Some large hard surfaces-by this I mean a drivecourt, benefit from a change of material, or mixed materials.  Cars and UPS trucks are large, and need lots of paving.  This concrete aggregate drivecourt is punctuated by a compass built from hand cut bluestone slabs.  The pattern draws the eye away from the large expanse of hard surface. A group of materials is good, should your paved space be large. 

My own narrow driveway opens into a piazza of considerable size.  The driveway/piazza design was done in 1930-I have not changed one dimension.  Whomever designed it, I am appreciative. My driveway opens into a terrace, which is driveable.  The brick which surfaced both was still intact, but heaved up here and there.  Impossible to shovel, and dicey to walk on.  I replaced the brick with a Belgian made concrete brick made by Unilock- called Capthorne. The uniformity of the brick makes it easy to lay. It is equally easy to move over, and stand on.  It gracefully represents the unusual original drive and drive terrace.    
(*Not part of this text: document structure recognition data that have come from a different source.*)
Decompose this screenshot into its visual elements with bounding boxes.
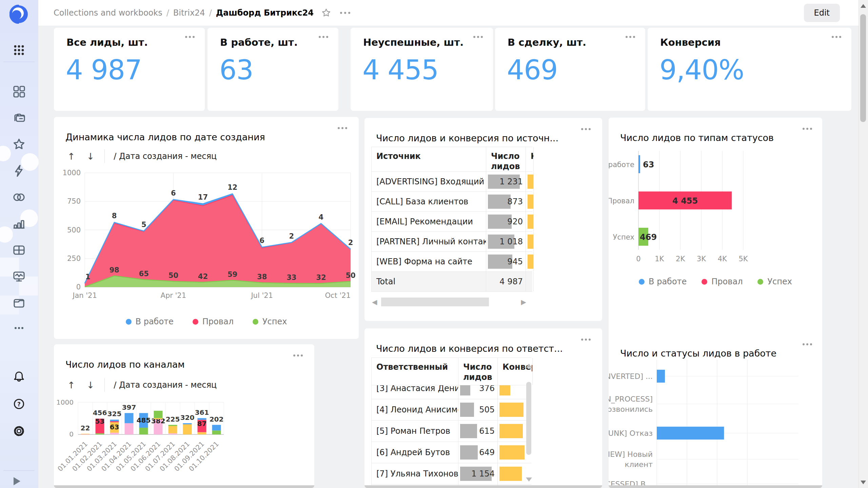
more-icon[interactable] [12,321,26,335]
table-row[interactable]: [5] Роман Петров615 [371,421,531,442]
bar-segment[interactable] [154,411,163,418]
table-row[interactable]: [PARTNER] Личный контакт1 018 [371,232,532,252]
table-row[interactable]: [ADVERTISING] Входящий звонок1 231 [371,172,532,192]
apps-grid-icon[interactable] [12,43,26,57]
sort-desc-icon[interactable]: ↓ [87,151,95,162]
bar-segment[interactable] [110,421,119,422]
bar-chart-canvas[interactable]: [CONVERTED] ...[IN_PROCESS]Дозвонились[J… [609,360,822,485]
bell-icon[interactable] [12,370,26,384]
favorites-icon[interactable] [12,138,26,151]
dashboards-icon[interactable] [12,85,26,98]
bar-segment[interactable] [110,420,119,421]
table-row[interactable]: [CALL] База клиентов873 [371,192,532,212]
storage-icon[interactable] [12,296,26,310]
breadcrumb-collections[interactable]: Collections and workbooks [54,8,162,18]
charts-icon[interactable] [12,217,26,230]
table-row[interactable]: [3] Анастасия Денисова376 [371,385,531,399]
scroll-right-icon[interactable]: ▶ [521,299,526,305]
table-row[interactable]: [WEB] Форма на сайте945 [371,252,532,272]
collections-icon[interactable] [12,111,26,125]
expand-icon[interactable] [10,474,24,488]
bar[interactable] [657,427,724,440]
area-chart-canvas[interactable]: 0250500750100098655042593833325018561712… [54,168,359,300]
bar-segment[interactable] [183,423,192,424]
vertical-scrollbar-thumb[interactable] [526,382,531,455]
table-row[interactable]: [7] Ульяна Тихонова1 154 [371,463,531,485]
bar[interactable] [657,370,665,383]
scroll-up-icon[interactable] [861,4,866,8]
bar-segment[interactable] [139,428,148,434]
queries-icon[interactable] [12,164,26,178]
bar-segment[interactable] [154,418,163,419]
datalens-logo[interactable] [9,5,28,24]
scroll-up-icon[interactable] [526,364,532,368]
bar-chart-canvas[interactable]: 01K2K3K4K5KВ работе63Провал4 455Успех469 [609,148,822,267]
sort-desc-icon[interactable]: ↓ [87,380,95,390]
column-header[interactable]: Число лидов [458,358,498,385]
header-more-icon[interactable] [340,12,350,14]
sort-field-label[interactable]: / Дата создания - месяц [114,380,217,390]
bar-segment[interactable] [110,433,119,434]
widget-menu-icon[interactable] [626,36,635,38]
sort-asc-icon[interactable]: ↑ [67,151,75,162]
column-header[interactable]: Конверсия [526,147,534,171]
legend-item[interactable]: Провал [702,277,743,286]
stacked-bar-canvas[interactable]: 100002201.01.20215345601.02.20216332501.… [54,397,314,486]
help-icon[interactable]: ? [12,397,26,411]
widget-menu-icon[interactable] [581,128,591,130]
horizontal-scrollbar[interactable] [54,485,314,488]
bar-segment[interactable] [212,430,221,434]
bar-segment[interactable] [169,425,177,426]
widget-menu-icon[interactable] [185,36,195,38]
gear-icon[interactable] [12,424,26,438]
bar-segment[interactable] [183,424,192,434]
column-header[interactable]: Число лидов [486,147,526,171]
column-header[interactable]: Источник [371,147,486,171]
legend-item[interactable]: Провал [193,317,234,326]
widget-menu-icon[interactable] [581,339,591,341]
scroll-left-icon[interactable]: ◀ [372,299,377,305]
bar-segment[interactable] [169,426,177,433]
breadcrumb-workbook[interactable]: Bitrix24 [173,8,205,18]
horizontal-scrollbar[interactable] [364,485,602,488]
bar-segment[interactable] [198,432,206,434]
widget-menu-icon[interactable] [319,36,328,38]
bar-segment[interactable] [169,433,177,434]
widget-menu-icon[interactable] [293,354,303,357]
column-header[interactable]: Ответственный [371,358,458,385]
legend-item[interactable]: В работе [639,277,687,286]
bar-segment[interactable] [96,433,104,434]
table-row[interactable]: [6] Андрей Бутов649 [371,442,531,463]
widget-menu-icon[interactable] [832,36,841,38]
widget-menu-icon[interactable] [473,36,483,38]
favorite-star-icon[interactable] [321,8,331,18]
table-row[interactable]: [4] Леонид Анисимов505 [371,399,531,421]
legend-item[interactable]: В работе [126,317,174,326]
sort-asc-icon[interactable]: ↑ [67,380,75,390]
legend-item[interactable]: Успех [253,317,287,326]
page-scrollbar-thumb[interactable] [860,14,866,122]
monitoring-icon[interactable] [12,270,26,283]
scroll-down-icon[interactable] [526,477,532,482]
column-header[interactable]: Конверсия [498,358,533,385]
sort-field-label[interactable]: / Дата создания - месяц [114,151,217,161]
edit-button[interactable]: Edit [804,4,840,22]
horizontal-scrollbar[interactable] [609,485,822,488]
widget-menu-icon[interactable] [803,343,812,345]
bar-segment[interactable] [125,423,134,434]
legend-item[interactable]: Успех [757,277,792,286]
page-scrollbar[interactable] [859,0,868,488]
bar-segment[interactable] [198,418,206,420]
widget-menu-icon[interactable] [338,127,347,129]
scroll-down-icon[interactable] [861,481,866,484]
bar-segment[interactable] [125,413,134,423]
scrollbar-thumb[interactable] [381,298,489,306]
tables-icon[interactable] [12,243,26,257]
connections-icon[interactable] [12,190,26,204]
horizontal-scrollbar[interactable]: ◀ ▶ [372,298,528,306]
widget-menu-icon[interactable] [803,128,812,130]
bar[interactable] [638,155,640,173]
bar-segment[interactable] [212,425,221,431]
bar-segment[interactable] [81,434,90,434]
table-row[interactable]: [EMAIL] Рекомендации920 [371,212,532,232]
Stone-cut and carefully laid-there is nothing like it.  This walk, bordered in granite setts-it is my all time favorite. My client and his stone mason laid this walk long before I met him; his love of natural materials and precise planning produced a hard surface that is incredibly beautiful.       

Some hard surfaces are not so hard.  Eric and Julie liked the idea of water in their yard-but had no interest in the upkeep.  A frame of decomposed granite encloses a hard surface of recycled and tumbled blue bottle glass.  The glass-a maintenance free suggestion of water.  The terrace seems small, and intimate, given the change of materials. Switching, matching, investigating harmonious materials can make a hard surface lively.

Concrete pavers are not my favorite.  I like my concrete to be honest about being concrete.  Concrete in imitation of some other material-hmm.  Some landscapes demand natural materials-no imitations need apply.  Some modern and contemporary landscapes demand materials not one bit natural; materials conceived and generated via the human hand can be stunning.  The big idea here is about authenticity of place.  Should you own a tudor home in the English style, stay away from concrete-unless you find a believable hard surface material.  Should you own a mid century modern house, look at the brick from the same period.  A contemporary home-read and research concrete-it is a material appropriate to you. Should you be in between, lay the concrete pavers, and water copiously.  A moss fringe around each concrete paver-a visual blessing.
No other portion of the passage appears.